▶ [DATA SECTION]:

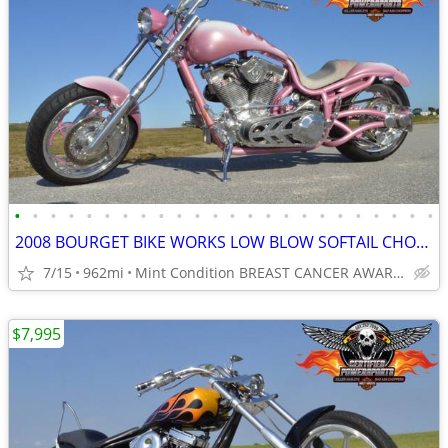
•
•
•
•
•
•
•
•
•
•
•
•
•
•
•
•
•
•
•
•
•
•
•
•
2008 BOURGET BIKE WORKS LOW BLOW SOFTAIL CHOPPER
7/15
962mi
Mint Condition BREAST CANCER AWARENESS 1 OF 8 PINK PEARL
$7,995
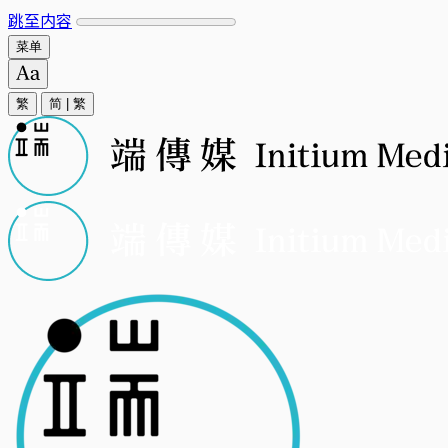
跳至内容
菜单
繁
简
|
繁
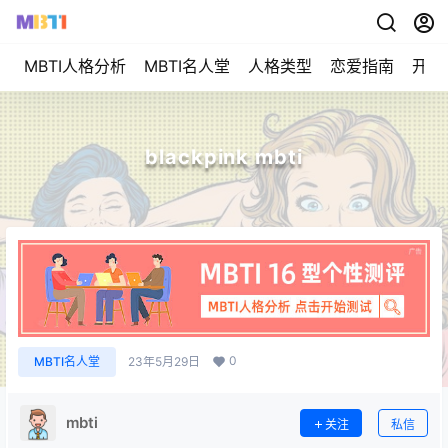
MBTI人格分析
MBTI名人堂
人格类型
恋爱指南
开始
blackpink mbti
0
MBTI名人堂
23年5月29日
mbti
关注
私信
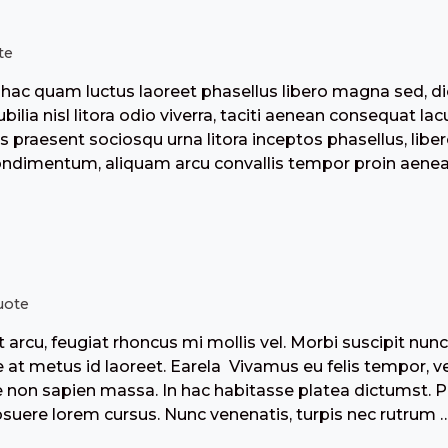
te
hac quam luctus laoreet phasellus libero magna sed, di
ilia nisl litora odio viverra, taciti aenean consequat la
s praesent sociosqu urna litora inceptos phasellus, libero
ondimentum, aliquam arcu convallis tempor proin aenean
uote
 arcu, feugiat rhoncus mi mollis vel. Morbi suscipit nun
 at metus id laoreet. Earela Vivamus eu felis tempor, ven
non sapien massa. In hac habitasse platea dictumst. P
suere lorem cursus. Nunc venenatis, turpis nec rutrum 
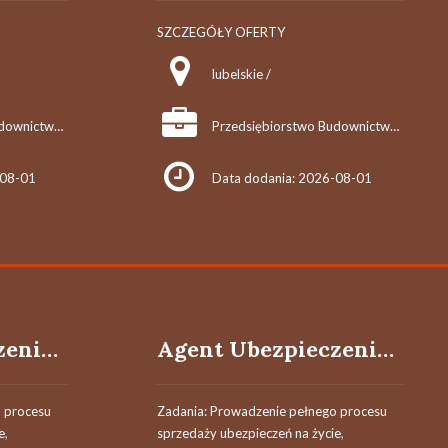
SZCZEGÓŁY OFERTY
lubelskie /
Przedsiębiorstwo Budownictwa Komunikacyjnego "MOSTKOL" Sp. z o.o.
Przedsiębiorstwo Budownictwa Komunikacyjnego "MOSTKOL" Sp. z o.o.
-08-01
Data dodania: 2026-08-01
Agent Ubezpieczeniowy / Agentka Ubezpieczeniowa
Agent Ubezpieczeniowy / Agentka Ubezpieczeniowa
 procesu
Zadania: Prowadzenie pełnego procesu
e,
sprzedaży ubezpieczeń na życie,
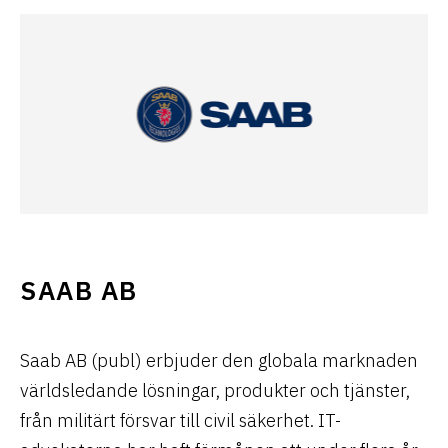
SAAB AB
Saab AB (publ) erbjuder den globala marknaden
världsledande lösningar, produkter och tjänster,
från militärt försvar till civil säkerhet. IT-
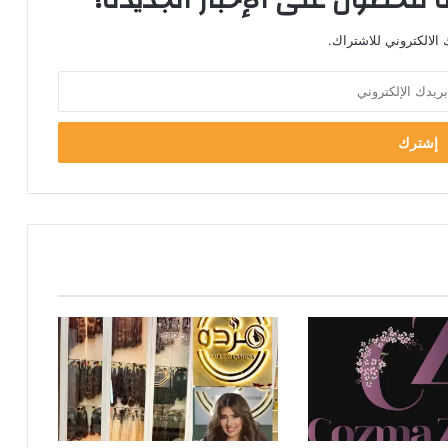
الالكتروني للاشتراك.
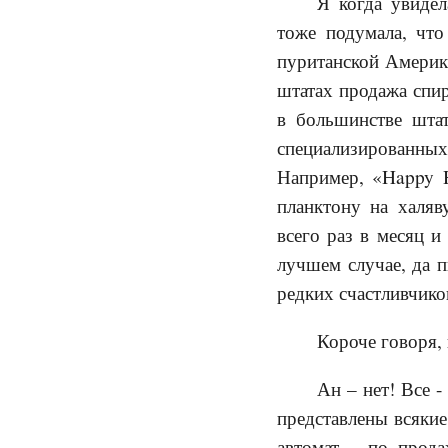
Я когда увидел
тоже подумала, что
пуританской Америке
штатах продажа спи
в большинстве шта
специализированных
Например, «Happy H
планктону на халяв
всего раз в месяц и
лучшем случае, да п
редких счастливчико
Короче говоря, 
Ан – нет! Все 
представлены всякие
автомат – по прод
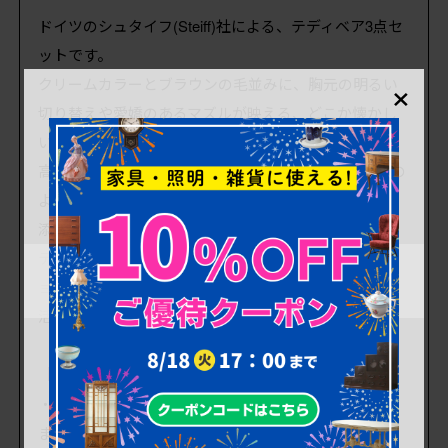
ドイツのシュタイフ(Steiff)社による、テディベア3点セ
ットです。
×
クリームカラーとブラウンの毛並みに、胸元の明るい
切り替えや愛嬌のあるマズルが映える、どこか懐かし
い表情が魅力です。
高さ約38cmと30cmのサイズ違いで揃っており、親子の
ように並べて飾ることで、リビングや寝室に温かみを
添えてくれます。
テディベアコレクションの一員としてはもちろん、シ
ョップやイベントでのディスプレイアイテムとしても
活躍してくれるセットです。
【状態について】
・多少の使用感はありますが、大きなダメージはあり
ません。画像を参考にお願いいたします。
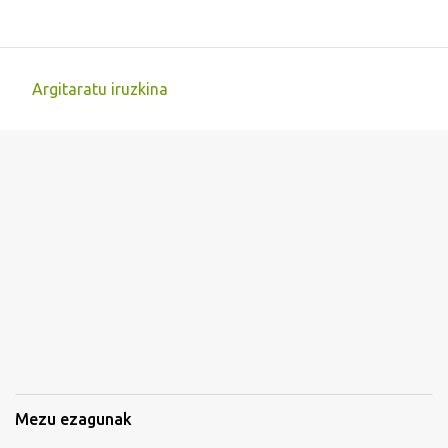
Argitaratu iruzkina
I
r
u
z
k
i
n
a
k
Mezu ezagunak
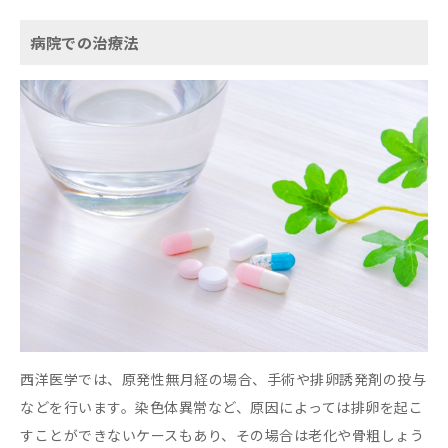
病院での治療法
西洋医学では、原発性無月経の場合、手術や排卵誘発剤の投与
などを行います。染色体異常など、原因によっては排卵を起こ
すことができないケースもあり、その場合は老化や骨粗しょう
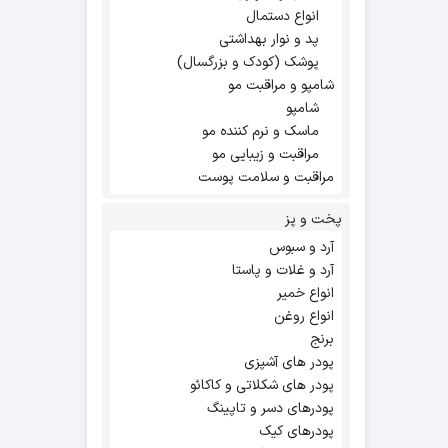
انواع دستمال
پد و نوار بهداشتی
پوشک (کودک و بزرگسال)
شامپو و مراقبت مو
شامپو
ماسک و نرم کننده مو
مراقبت و زیبایی مو
مراقبت و سلامت پوست
پخت و پز
آرد و سبوس
آرد و غلات و پاستا
انواع خمیر
انواع روغن
برنج
پودر های آشپزی
پودر های شکلاتی و کاکائو
پودرهای دسر و تاپینگ
پودرهای کیک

▶ [EXERCISE REQUIREMENTS]:
Please state how many lines in the listing above hold the string "arcu", and nothing more.

▶ [ANSWER TO THIS TASK]:
2